This project implements a Contrastive Learning architecture using SimCLR in PyTorch. The model learns meaningful embeddings by contrasting positive and negative pairs of images. The learned embeddings are then clustered using K-Means to evaluate their performance in unsupervised image classification.
- Implements SimCLR contrastive learning from scratch.
- Uses ResNet-18 as the backbone for feature extraction.
- Evaluates embeddings using K-Means clustering and computes metrics such as:
- Normalized Mutual Information (NMI)
- Adjusted Rand Index (ARI)
- Visualizes clustering performance using t-SNE for dimensionality reduction.
- CIFAR-10 is used as the dataset, containing 60,000 images in 10 categories.
- Images are preprocessed with data augmentations during training and normalized during evaluation.

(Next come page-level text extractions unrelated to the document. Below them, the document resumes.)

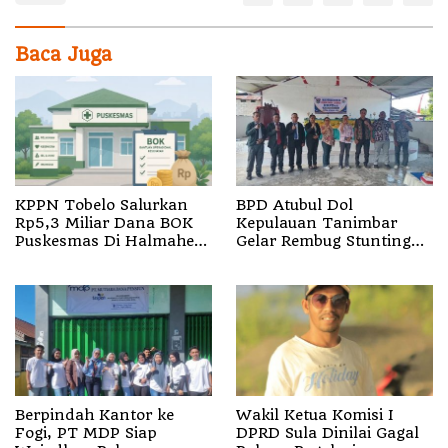
Baca Juga
KPPN Tobelo Salurkan
BPD Atubul Dol
Rp5,3 Miliar Dana BOK
Kepulauan Tanimbar
Puskesmas Di Halmahera
Gelar Rembug Stunting
Utara
TA 2026
Berpindah Kantor ke
Wakil Ketua Komisi I
Fogi, PT MDP Siap
DPRD Sula Dinilai Gagal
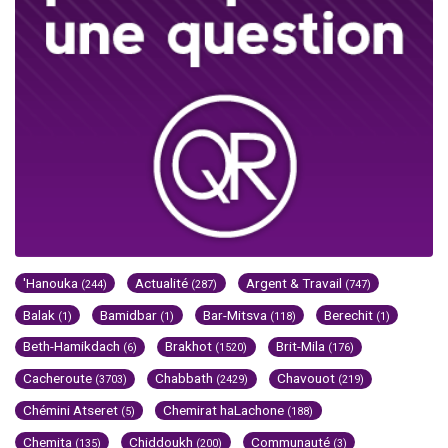
'Hanouka
Actualité
Argent & Travail
(244)
(287)
(747)
Balak
Bamidbar
Bar-Mitsva
Berechit
(1)
(1)
(118)
(1)
Beth-Hamikdach
Brakhot
Brit-Mila
(6)
(1520)
(176)
Cacheroute
Chabbath
Chavouot
(3703)
(2429)
(219)
Chémini Atseret
Chemirat haLachone
(5)
(188)
Chemita
Chiddoukh
Communauté
(135)
(200)
(3)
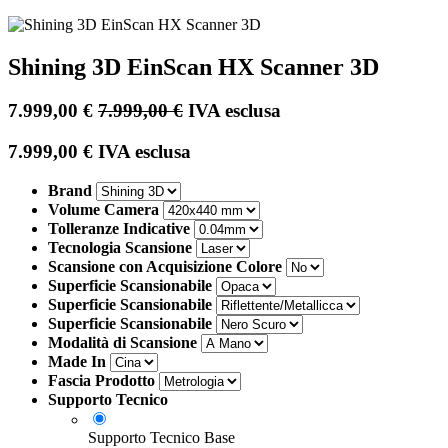
Shining 3D EinScan HX Scanner 3D
7.999,00
€
7.999,00
€
IVA esclusa
7.999,00
€
IVA esclusa
Brand
Volume Camera
Tolleranze Indicative
Tecnologia Scansione
Scansione con Acquisizione Colore
Superficie Scansionabile
Superficie Scansionabile
Superficie Scansionabile
Modalità di Scansione
Made In
Fascia Prodotto
Supporto Tecnico
Supporto Tecnico Base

- The model achieves clear separation of clusters, as shown in the t-SNE plot (
refer to clusters_visualization.png
). - Metrics:
- NMI: ~0.7 (depends on training setup)
- ARI: ~0.6 (depends on training setup)
- Clone the repository:
git clone https://github.com/your-username/contrastive-learning-clustering.git
cd contrastive-learning-clustering
- Install dependencies:
pip install -r requirements.txt
- Train the SimCLR model:
python train_simclr.py
- Cluster and evaluate embeddings:
python contrastive_learning_with_clustering_and_visualization.py
- View Clustering Results:
- Check
clusters_visualization.png
for the t-SNE visualization.
train_simclr.py
: Script to train the SimCLR model.contrastive_learning_with_clustering_and_visualization.py
: Evaluates embeddings using K-Means and visualizes clusters.requirements.txt
: Python dependencies.README.md
: Documentation for the project.
- Use advanced clustering methods (e.g., DBSCAN, hierarchical clustering).
- Test on larger datasets (e.g., ImageNet) for better generalization.
- Extend visualization by overlaying image thumbnails.
This project is licensed under the MIT License.